Friday, Aug. 09, 1968
Triumphal March
THE LESSONS OF HISTORY by Will and Ariel Durant. 117 pages. Simon & Schuster. $5.
When the tenth and final volume of their massive The Story of Civilization appeared last year, Historians Will (82) and Ariel (70) Durant promised readers one last postlude volume distilling the observations and conclusions of their 40-odd years of scholarship.
In The Lessons of History, the Durants do not set themselves up as oracles. On the contrary, they are disarmingly honest in admitting that all historians operate with partial knowledge, and that any belief that they can examine a past epoch with total perspective is largely an optical illusion. "Most history is guessing," they confess, "and the rest is prejudice." Still, in their long tour through history, the Durants have reached some conclusions. A major one is that man, and not his environment, makes civilization. Over and over again, they submit, man has proved his capacity to make a culture when he is determined to, despite the most hostile natural obstacles.
The Durants admit they can find no substantial change in man's basic nature in the uncountable centuries since he first appeared out of the murk of prehistory. All technological advances actually can be written off "as new means of achieving old ends--the acquisition of goods, the pursuit of one sex by the other (or by the same), the overcoming of competition, the fighting of wars."
Yet the Durants reject the gloomy view that man is in a dismal rut. Modern existence, precarious, chaotic and murderous as it is, is a vast improvement over the ignorance, superstition, violence and disease of earlier periods. They ask: Are we ready to scuttle the technology that has spread food, home ownership, comfort, education and lei sure beyond any precedent?

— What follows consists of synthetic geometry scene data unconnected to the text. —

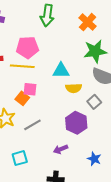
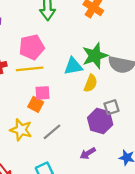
green star: (95, 51) -> (95, 56), moved
yellow semicircle: (74, 88) -> (91, 83), turned -56
gray square: (94, 102) -> (111, 107), moved, turned 32

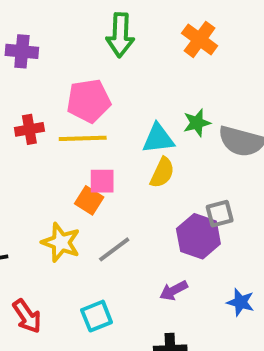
green star: (95, 56) -> (197, 123), size x0.6
yellow semicircle: (91, 83) -> (162, 173), moved

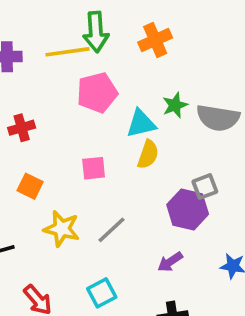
orange cross: (200, 39) -> (155, 40), moved, turned 36
pink pentagon: (89, 101) -> (97, 93), moved
yellow line: (83, 138) -> (67, 52), moved
orange square: (89, 200) -> (30, 186), moved

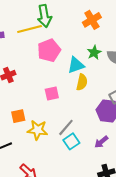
orange cross: (155, 40) -> (92, 20), moved
orange square: (30, 186) -> (18, 116), moved, turned -32
cyan square: (102, 293) -> (71, 141), moved

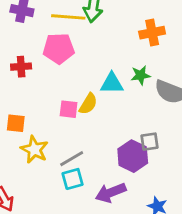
pink pentagon: (49, 50) -> (59, 48), moved
yellow semicircle: (82, 82) -> (88, 104), moved
purple arrow: (101, 142) -> (111, 193), size x1.5

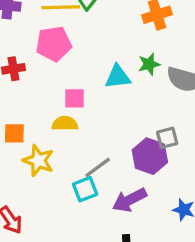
yellow semicircle: (88, 104) -> (65, 123), moved, turned -115
pink square: (69, 109) -> (75, 98), moved
gray line: (72, 159) -> (98, 167), moved

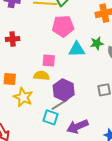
pink pentagon: (54, 44) -> (63, 26), moved
purple hexagon: (150, 156) -> (64, 90), moved
cyan square: (85, 189) -> (51, 117), turned 35

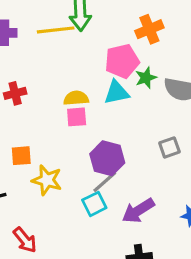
pink pentagon: (63, 26) -> (122, 61), moved
yellow semicircle: (42, 76) -> (76, 98), moved
cyan square: (51, 117) -> (94, 204), turned -35

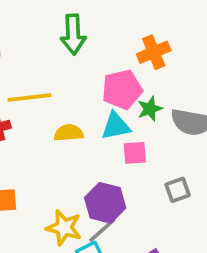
yellow line: (56, 30) -> (29, 98), moved
pink square: (77, 117) -> (135, 153), moved
yellow star: (47, 180) -> (64, 228), moved

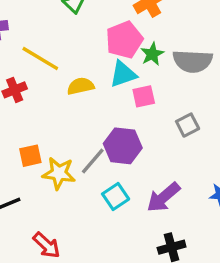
yellow line: (29, 98) -> (40, 58), turned 45
yellow star: (64, 228) -> (59, 173), moved
gray line: (102, 230) -> (93, 161), moved

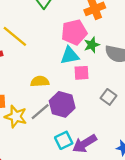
yellow semicircle: (81, 86) -> (40, 81), moved
gray square: (188, 125) -> (108, 97), turned -35
cyan square: (116, 197) -> (64, 140), moved

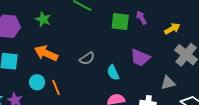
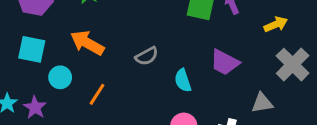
cyan circle: (37, 82) -> (60, 77), moved
orange line: (56, 87) -> (97, 94), turned 49

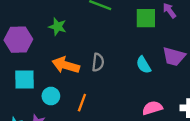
gray semicircle: (147, 56) -> (98, 62), moved, turned -42
cyan semicircle: (183, 80) -> (144, 65), moved

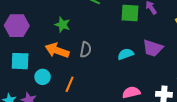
green star: (57, 27) -> (63, 25), moved
cyan semicircle: (144, 65) -> (126, 54), turned 98

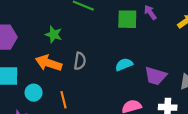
purple trapezoid: (153, 48) -> (155, 76), moved
orange line: (70, 84) -> (63, 100), turned -35

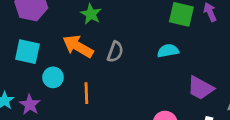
cyan semicircle: (124, 64) -> (168, 51), moved

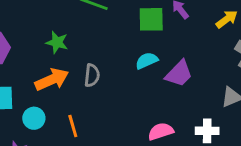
orange arrow: (78, 46) -> (52, 79), turned 140
purple trapezoid: (200, 88) -> (179, 74), moved, turned -60

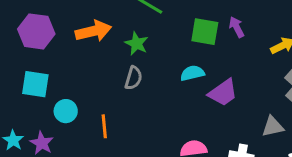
green star: (57, 42) -> (137, 44), moved
orange arrow: (52, 79) -> (93, 31), moved

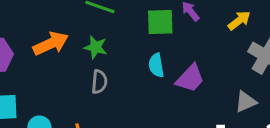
cyan semicircle: (192, 73) -> (156, 65), turned -75

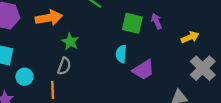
green star: (96, 47) -> (70, 42), moved
gray semicircle: (99, 82) -> (64, 66), moved

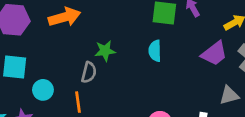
green star: (70, 42) -> (105, 51), moved, turned -30
purple trapezoid: (143, 70) -> (214, 53), moved

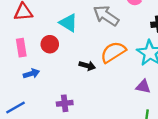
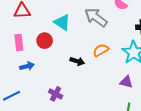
orange semicircle: (113, 52) -> (101, 50), size x0.7
purple cross: (65, 103) -> (56, 94), turned 32

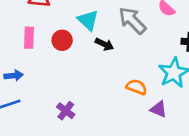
orange semicircle: (101, 50) -> (137, 87), moved, turned 42
black arrow: (77, 61) -> (104, 44), moved
blue arrow: (27, 66) -> (14, 76), moved

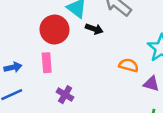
pink rectangle: (29, 38) -> (47, 63), moved
red circle: (62, 40) -> (54, 30), size x1.5

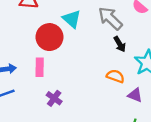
black arrow: (94, 29) -> (120, 44), moved, turned 35

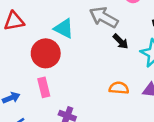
orange semicircle: (115, 76) -> (119, 88), moved

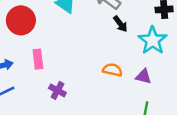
red circle: (46, 53) -> (21, 20), moved

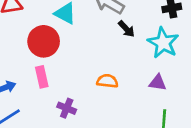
red circle: (21, 20) -> (44, 41), moved
orange semicircle: (112, 70) -> (107, 81), moved

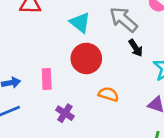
red circle: (44, 41) -> (86, 58), moved

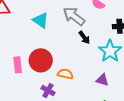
red circle: (86, 58) -> (41, 60), moved
purple cross: (65, 113) -> (48, 91), moved

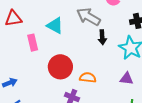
black arrow: (84, 37) -> (102, 37), turned 40
pink rectangle: (18, 65) -> (33, 43), moved

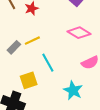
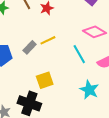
cyan line: (48, 63) -> (79, 54), moved

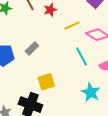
yellow line: (48, 40) -> (72, 26), moved

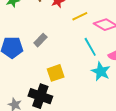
cyan star: (91, 92) -> (101, 71), moved

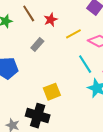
gray rectangle: (40, 40) -> (37, 45), moved

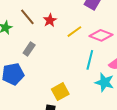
gray rectangle: (37, 45) -> (29, 49), moved
cyan line: (85, 64) -> (90, 60), turned 54

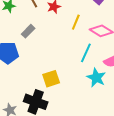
yellow line: (74, 32) -> (76, 22), turned -42

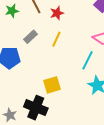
yellow line: (76, 22) -> (56, 39), moved

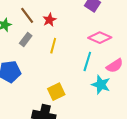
gray rectangle: (31, 37) -> (26, 40), moved

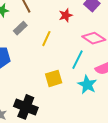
red star: (49, 20) -> (66, 15), moved
yellow square: (56, 92) -> (54, 78), moved

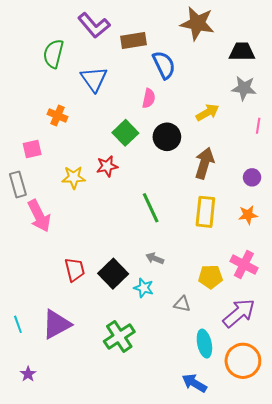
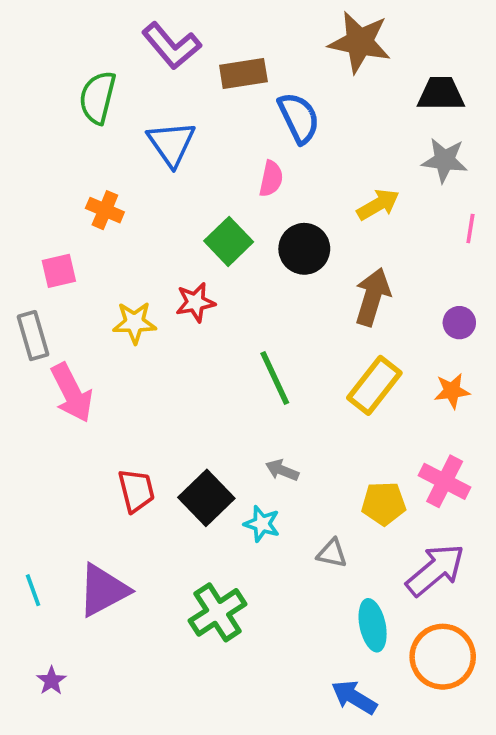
yellow rectangle: (205, 212) -> (374, 385), turned 32

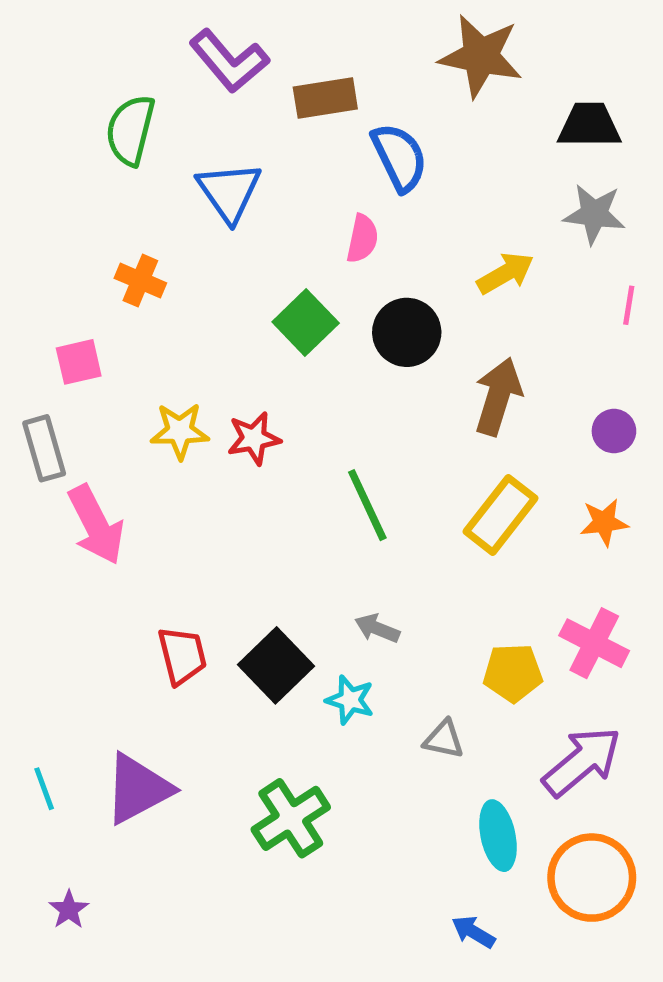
red star: (195, 302) -> (254, 438), moved
blue arrow: (354, 697) -> (473, 932), size x0.7

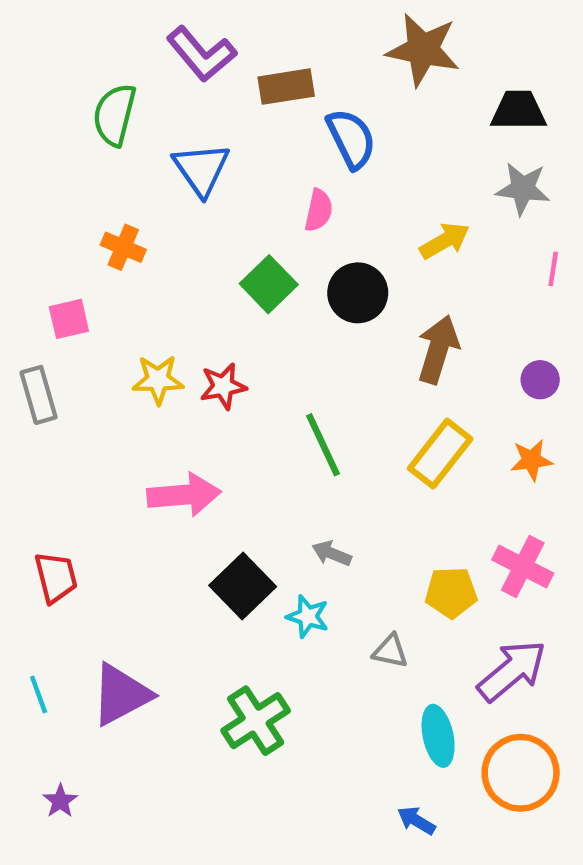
pink arrow: (96, 525) -> (184, 495), moved, turned -68
red trapezoid: (182, 656) -> (56, 577), moved

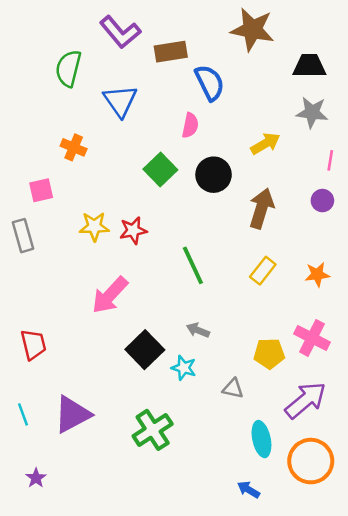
purple circle: (540, 380) -> (322, 201), moved
yellow rectangle: (440, 454) -> (263, 271), size x0.7
pink arrow: (184, 495) -> (110, 295), turned 138

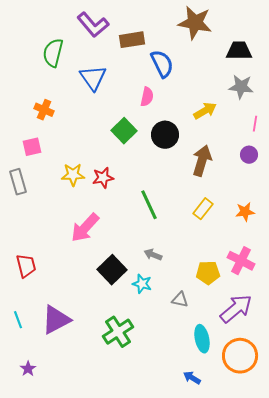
orange cross: (74, 147) -> (44, 110), moved

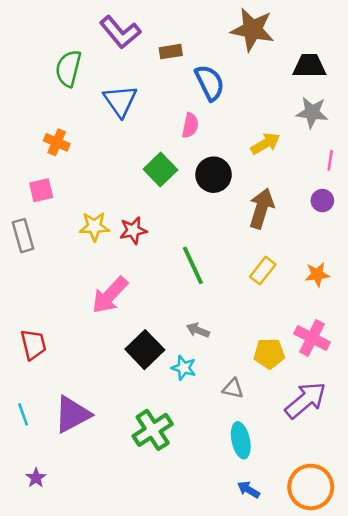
brown rectangle: (132, 40) -> (171, 52), size x0.7
cyan ellipse: (202, 339) -> (241, 440), moved
orange circle: (240, 356) -> (311, 487), moved

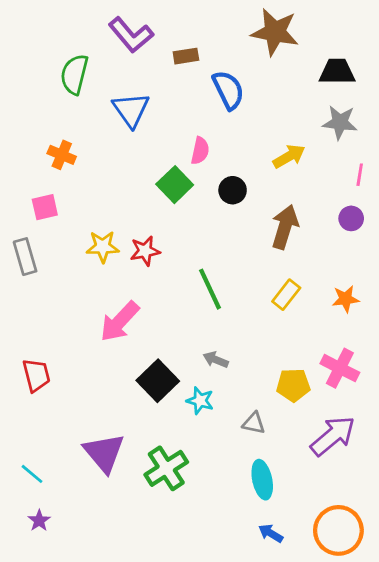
pink semicircle: (190, 125) -> (200, 151), moved
black circle: (214, 175) -> (233, 190), size x0.7
cyan line: (23, 414) -> (32, 474), moved, turned -30
purple triangle: (72, 414) -> (104, 453), moved, turned -42

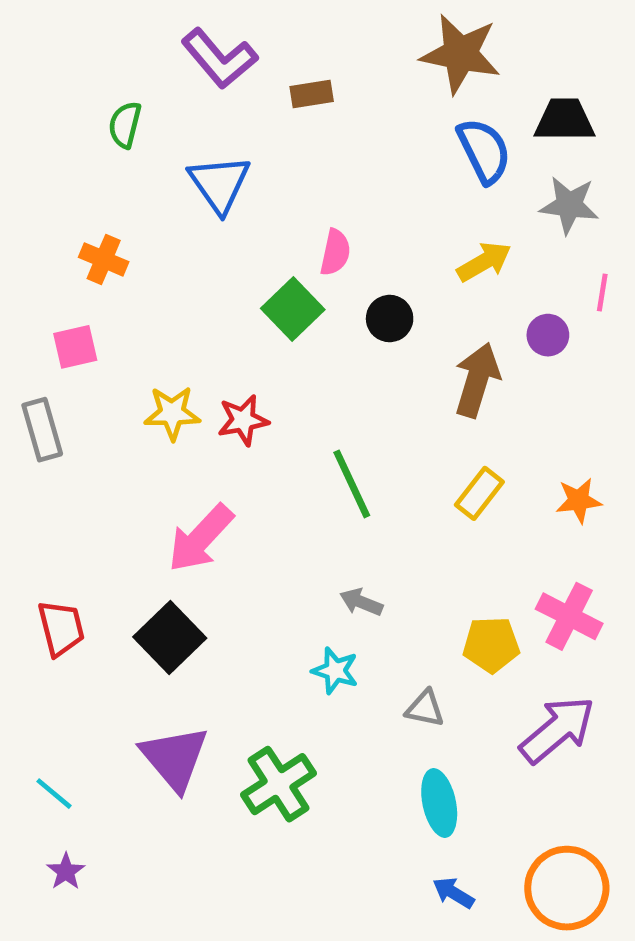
green semicircle: (74, 74) -> (125, 125), size x0.7
blue semicircle: (228, 90) -> (484, 151), moved
purple circle: (351, 218) -> (548, 335), moved
black square: (158, 381) -> (170, 638), moved

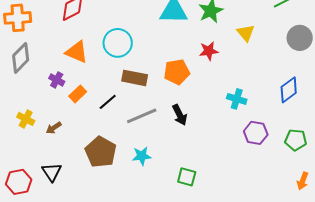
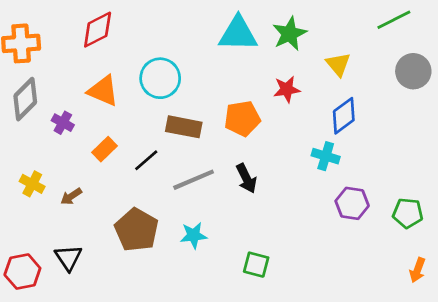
purple cross: (57, 80) -> (63, 123), moved
blue diamond: (289, 90) -> (344, 116), moved

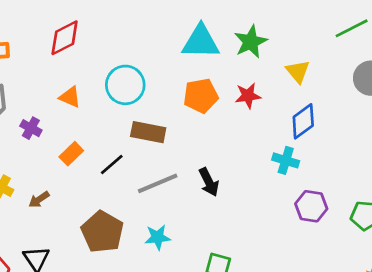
orange triangle: (103, 91) -> (70, 97), size x0.7
orange pentagon: (242, 119) -> (201, 96), moved

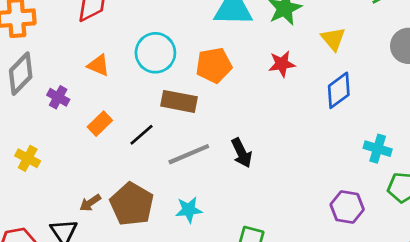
orange pentagon: (201, 96) -> (214, 65), moved
cyan cross: (286, 160) -> (378, 149), moved
brown arrow: (39, 199) -> (90, 203), moved
purple hexagon: (311, 206) -> (347, 207), moved

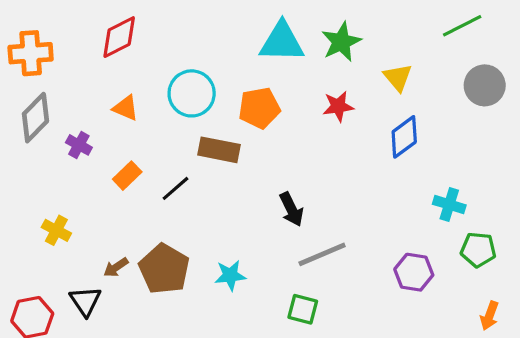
gray line: (189, 154) -> (322, 254), moved
yellow cross: (28, 158) -> (56, 230), moved

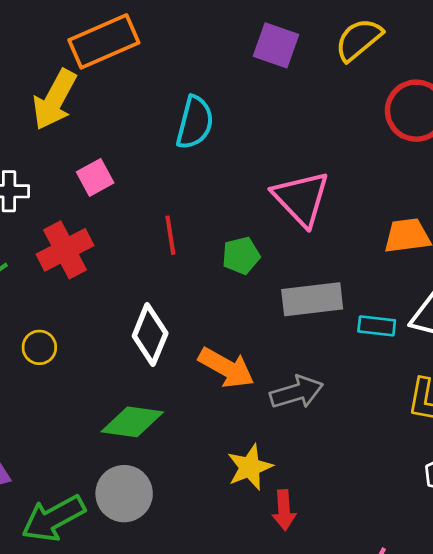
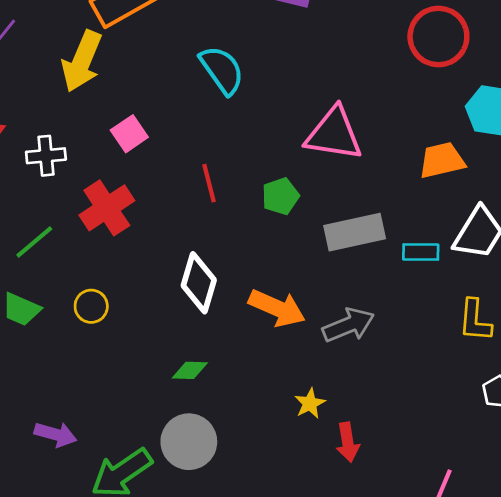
cyan semicircle: (195, 123) -> (222, 70), turned -44
pink triangle: (301, 198) -> (334, 134), turned -32
green diamond: (132, 422) -> (190, 370), size x0.6
yellow star: (250, 467) -> (310, 403), size x0.7

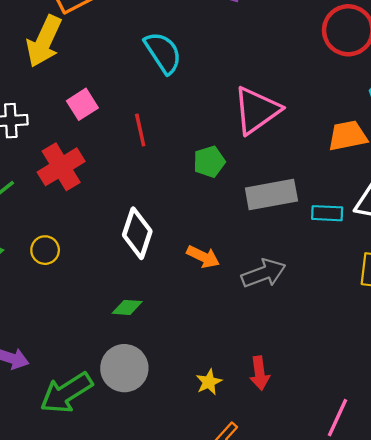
pink triangle: (334, 134) -> (257, 110), turned -46
red line: (209, 183) -> (140, 130), moved
orange arrow: (277, 308) -> (203, 257), size x0.7
yellow star: (310, 403) -> (209, 382), moved

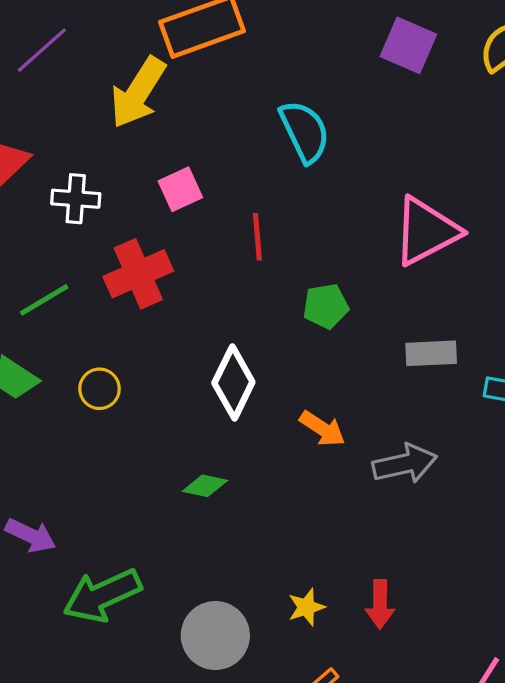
green pentagon: (209, 162) -> (326, 306), moved
gray rectangle: (271, 194) -> (431, 353), size x0.7
gray circle: (124, 368) -> (215, 636), moved

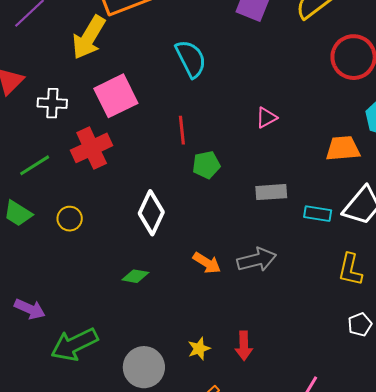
pink square: (180, 189) -> (116, 96), size x1.6
pink triangle: (426, 231) -> (266, 118), size x0.5
red line: (257, 237) -> (182, 130), moved
orange arrow: (322, 429) -> (207, 263), moved

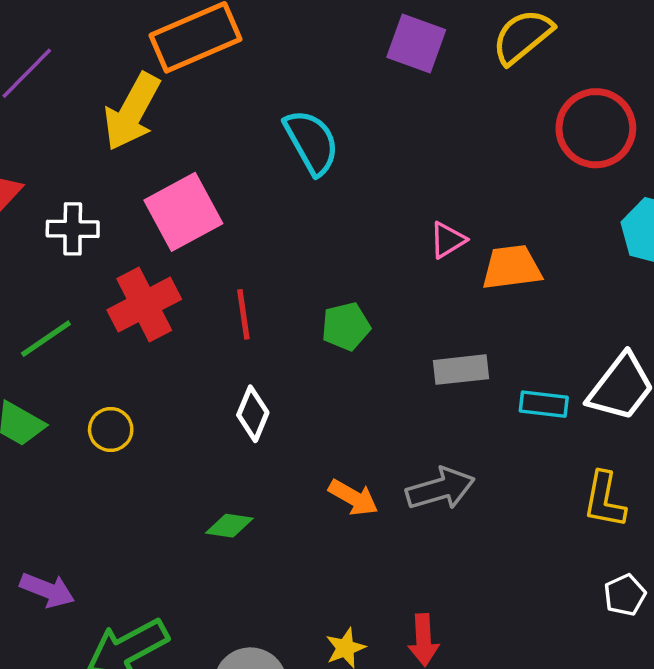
red line: (182, 130) -> (243, 314), moved
orange trapezoid: (343, 148) -> (512, 267), moved
white diamond: (151, 213) -> (253, 414), size x0.7

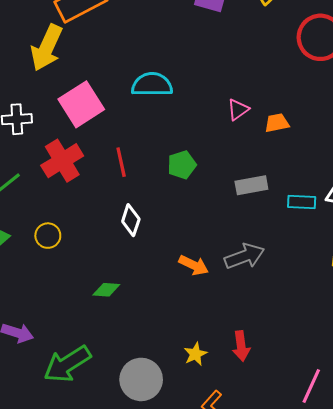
cyan semicircle: (312, 142) -> (152, 85), moved, turned -57
orange trapezoid: (512, 267) -> (277, 123), size x0.7
green diamond: (229, 526) -> (106, 290), moved

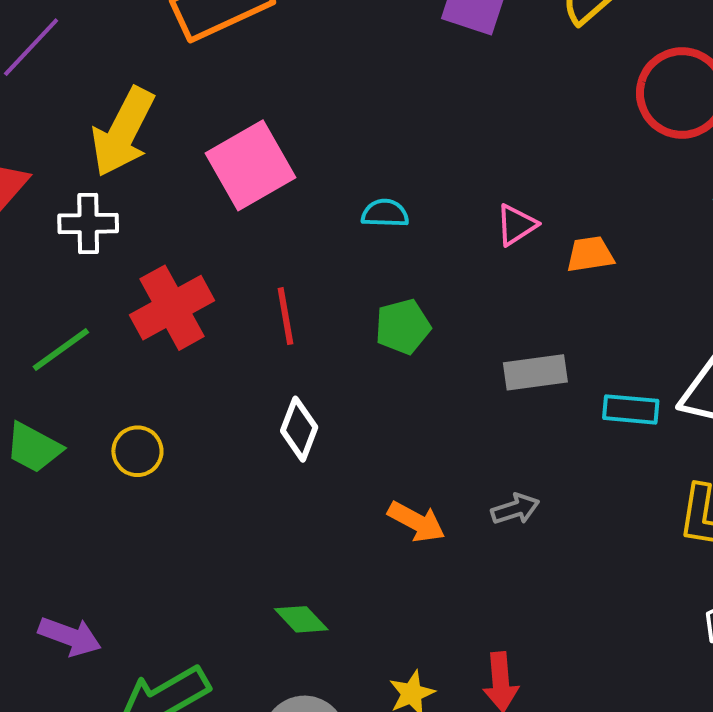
yellow arrow: (47, 48) -> (123, 132), moved
cyan semicircle: (152, 85) -> (385, 213), moved, size x0.6
pink square: (81, 104) -> (250, 165), moved
gray arrow: (244, 256) -> (515, 509), size x0.6
green diamond: (106, 290) -> (301, 619), moved, turned 40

Would we rather have lived under the laws of the Athenian Republic or the Roman Empire than under constitutions that give us habeas corpus, trial by jury, religious and intellectual freedom and the emancipation of women?
The heritage of modern man, in fact, is richer than ever before in history--"richer than that of Pericles, for it includes all the Greek flowering that followed him; richer than Leonardo's, for it includes him and the Italian Renaissance; richer than Voltaire's, for it embraces all the French Enlightenment." Furthermore, they foresee no limits to man's long upward journey. "If progress is real despite our whining," they conclude, "it is not because we are born any healthier, better or wiser than infants were in the past, but because we were born to a richer heritage, born on a higher level of that pedestal which the accumulation of knowledge and art raises as the ground and support of our being."